Custom Authentication With Kong

#kong #authentication #custom #lua

The Kong Gateway

The Kong Gateway is an API Gateway to manage, configure and route requests to multiple APIs.

It's used to release a single address to access multiple APIs at the same time.

Objectives

This post presents a step by step to create a plugin with authentication using an external service. This solution is used when exists multiple services managed by Kong that extends the same authorization method.

The Original Problem

In our original problem the front-end needs to know how the addresses of all services to execute requests, and both services needs request the external authentication service to validate the authorization token.

Adding Kong

Now, the front-end knows just kong address and kong register all services to release requests. However, all services still require the external authentication service.

The Solution

Our solution, implements a Kong Plugin to validate the authentication in external service and just at success case the request to services is released.

Plugin Development

It's possible add some logics to execute during the Kong requests lifecycle. To do this, we add plugins with different purposes. In our case, we created a plugin named cutom-auth to request the external auth request and validate the authentication before requesting services.

The plugin structure contains two files developed in lua:

schema.lua: This file is used to define the plugin configurations. In our case we defined the external auth request URL and the paths to ignore authentication.
handler.lua: The core file to execute the plugin logic.

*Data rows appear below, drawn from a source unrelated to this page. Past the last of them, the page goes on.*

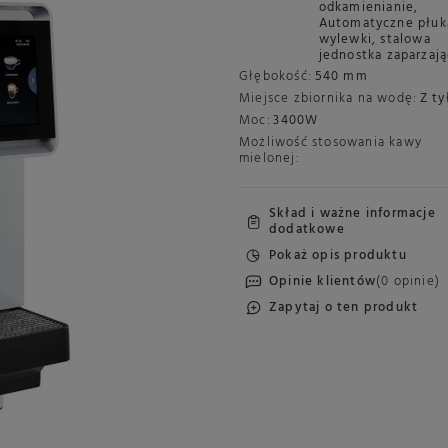
odkamienianie
,
Automatyczne płuk
wylewki
,
stalowa
jednostka zaparzaj
Głębokość:
540 mm
Miejsce zbiornika na wodę:
Z ty
Moc:
3400W
Możliwość stosowania kawy
mielonej:
Skład i ważne informacje
dodatkowe
Pokaż opis produktu
Opinie klientów
(0 opinie)
Zapytaj o ten produkt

Here is the request to external auth to validate authentication.

Bellow we can see the code of this two files:

schema.lua



local typedefs = require "kong.db.schema.typedefs"

return {

  name = "custom-auth",

  fields = {

    { protocols = typedefs.protocols_http },

    { consumer = typedefs.no_consumer },

    { config = {

      type = "record",

      fields = {

        { url = typedefs.url({ required = true }) },

        {

          public_paths = {

            type = "array",

            default = {},

            required = false,

            elements = { type = "string" },

          }

        },

      },

    }, },

  },

}

handler.lua



local http = require "resty.http"

local ngx = require "ngx"

local cjson = require "cjson"

local ExternalAuthHandler = {

  VERSION = "1.0",

  PRIORITY = 1000,

}

function ExternalAuthHandler:access(conf)

  local path = kong.request.get_path()

  local publicPaths = conf.public_paths;

for i, pub_path in ipairs(publicPaths) do

    if pub_path == path then

      return

    end

  end

local client = http.new()

kong.log("Validating Authentication: ", conf.url)

  local res, err = client:request_uri(conf.url, {

    ssl_verify = false,

    headers = {

      Authorization = kong.request.get_header("Authorization"),

    }

  })

if not res then

    kong.log.err("Invalid Authentication Response: ", err)

    return kong.response.exit(500)

  end

if res.status ~= 200 then

    kong.log.err("Invalid Authentication Response Status: ", res.status)

    return kong.response.exit(401)

  end

local json = cjson.encode(res.body)

  local user_info = cjson.decode(json)

  kong.service.request.set_header("X-UserInfo", ngx.encode_base64(user_info))

end

return ExternalAuthHandler

Explanation

In schema.lua we defined two params:

url: Used to set the external auth url to validate authentication. In our case, this request validates the authentication and returns the current user.
public_paths: Used to set the service public paths. The paths mapped here will not require authentication validation.

In handler.lua have some steps. The access method is the entry point to Kong execute this plugin in lifecycle.

The first operation is execute a GET in URL defined to validate the authentication. In case the request returns an error or an invalid status the Kong will be exit with status 500 or 401.

In case of success the X-UserInfo header will be added to the request with the current user data mapped in a base64 string. The services can be use this header to validate authorization or get user data if necessary.